Вместо прощания: «Хвала любви» Жан-Люка Годара

 

Наш некролог о Жан-Люке Годаре чужд принятым формальностям: это не «реквием на заказ» и не стенограмма воя плакальщиц. Мы не позволим себе фальшивых жестов прощания с покойным – все жесты кажутся нам в этот день не лишёнными фальши. Покойный не любил фальши.
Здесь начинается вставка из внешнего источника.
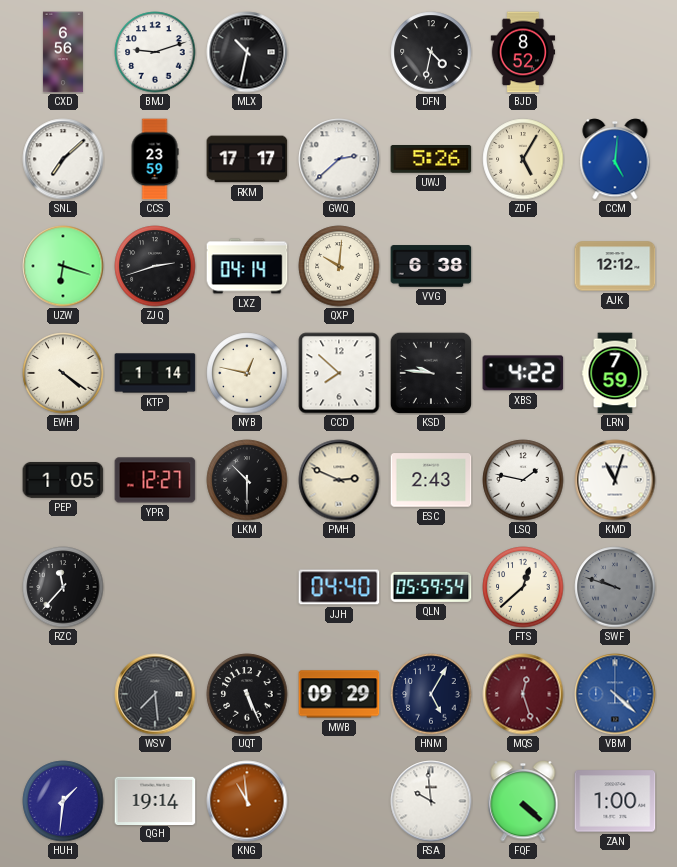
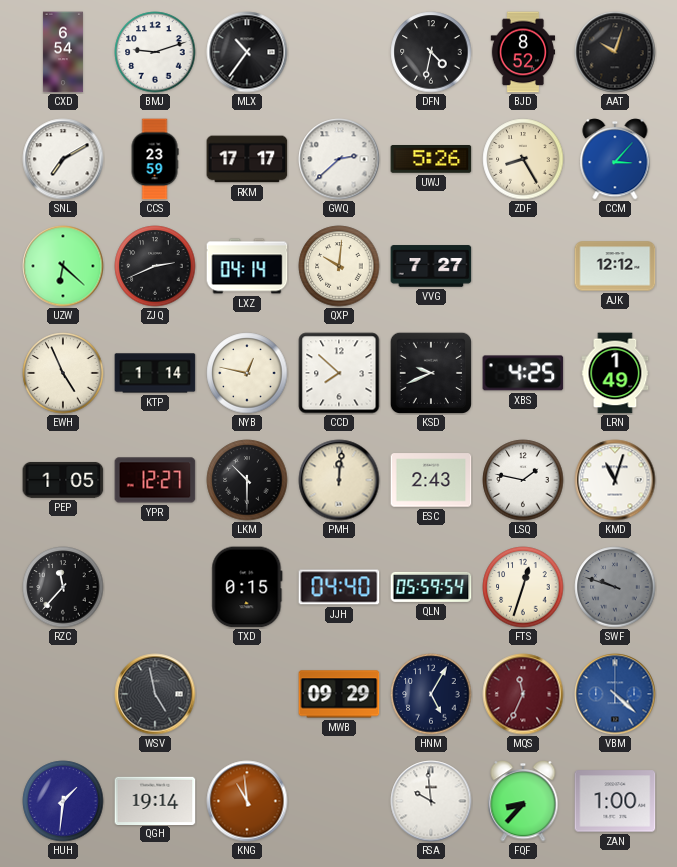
CXD: 6:56 -> 6:54
MLX: 10:32 -> 10:36
AAT: none -> 10:03
SNL: 7:08 -> 7:10
ZDF: 5:05 -> 8:25
CCM: 5:01 -> 3:07
UZW: 6:18 -> 6:22
ZJQ: 2:42 -> 2:41
VVG: 6:38 -> 7:27
EWH: 4:21 -> 4:56
KSD: 9:46 -> 9:41
XBS: 4:22 -> 4:25
LRN: 7:59 -> 1:49
PMH: 2:49 -> 12:01
TXD: none -> 0:15
FTS: 12:38 -> 12:33
WSV: 7:29 -> 4:58
UQT: 5:26 -> none
MQS: 12:27 -> 11:34
FQF: 4:22 -> 8:37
Мы даже осмелимся усомниться в самой возможности смерти Годара, поэтому предлагаем вам прочитать «потерянный и найденный» текст Максима СЕЛЕЗНЁВА, написанный ещё при жизни режиссёра десять лет назад и посвящённый его фильму 2001 года «Хвала любви».

 

«Может быть, ничто не было сказано» – как бы самопроизвольным повторением, эхом звучит в последних (последних?) кадрах «Хвалы любви». Как моностих, из зачитывания, из бормотания, из провозглашения которого составлен фильм.

Может быть, ничто не было сказано. В этом словно и сокращенное обозначение рабочего метода Годара последних десятилетий. Приводить в движение изображения, запуская в ход все пригодные к тому технические аппараты, перебирая всевозможные образы в поисках для них новых комбинаций и несказанных значений.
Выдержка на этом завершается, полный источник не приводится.